I walked into a HUGE supermarket, Wal-Mart and Target-like and was overwhelmed! So many choices food, housewares, so many products. I walked each aisle like it was a museum, an enjoyable way to spend out of the sun in air condition.

I bought cheese, ham, chocolate chip cookies, bread, and chips. It was so expensive, $12, but then I realized I had forgotten what supermarket prices are are like. I get $200 a month. Shopping in a supermarket is a luxury for special occasions. At least I didn't go on a shopping spree buying ALL of the temptations I could.

Maybe I won't binge when I get back to the states.

This small vacation away from village has given me a taste of the Western world: supermarkets, an all you can eat Korean buffet with raw fish, current movies, air conditioned hotel room, lots of merchandise to browse, lots of people watching, a favorite pastime of mine. Yet I am already tiring of it and am ready for the simple life au village.

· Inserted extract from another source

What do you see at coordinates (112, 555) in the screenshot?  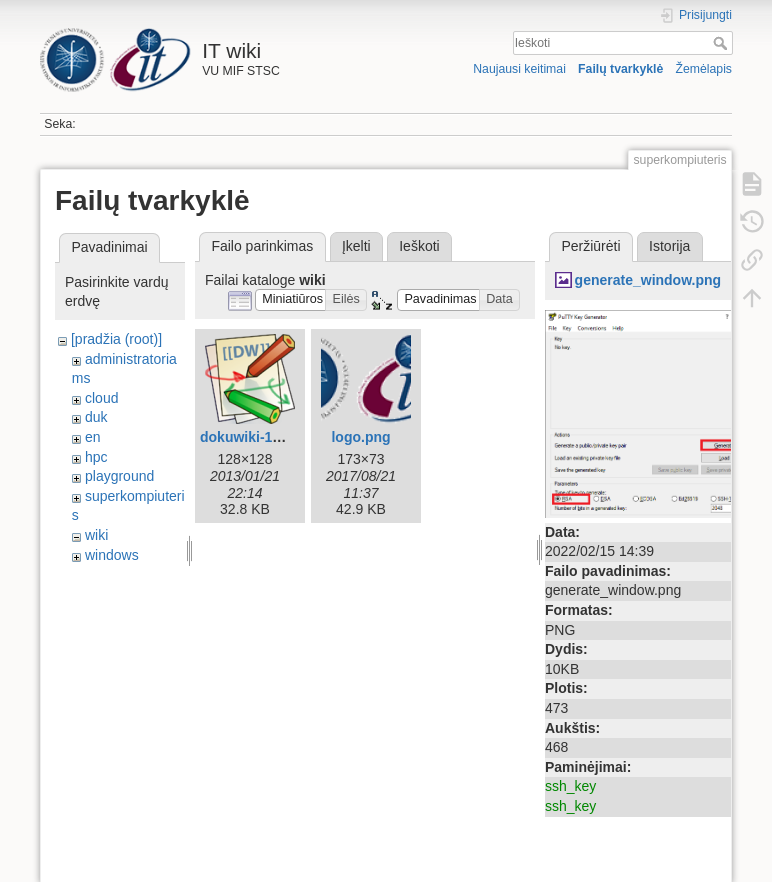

Sticking out like a Sore Thumb

Customer service at restaurants, tailors, and cloth vendors has been exceptional. Having a friendly attitude rather than presenting a cold wall of don't talk to me facilitates a friendly exchange. Instead of thinking just sell me the merchandise, just serve me the food, I make small talk making the experience pleasant.

In contrast though out on the streets among the street vendors:

Don't make eye contact
Keep a poker face
Keep walking
Don't say anything
Don't open the door to be harassed and followed.

I feel like I don't get harassed that much maybe a total of 5 times per outing: hisses, Madame Chinoise, Japonese, Ni hao (at least they say it right here compared to in Guinea where it came out as hee haw).

Do I get harassed less because I'm Asian? There is a somewhat large population of Asians living here in Dakar, maybe the locals are use to Asians. Maybe it is because I wear African cloth and am conservatively clothed compared to those in shorts or tank tops. I don't have the air of a tourist. At one restaurant, the waiter correctly labeled me as Peace Corps. Maybe the lack of harassment is because I stay away from touristy spots or maybe I'm just really good at looking mean and unfriendly.

I'm just glad I've met friendly people and have not been harassed into an attitude of I hate this city. Downtown Ouaga in Burkina has that affect on me. I stay away from downtown, from the vendors who won't leave you alone. Take a bike so you can escape their clutches.

Here in Dakar, I'm happy exploring in peace.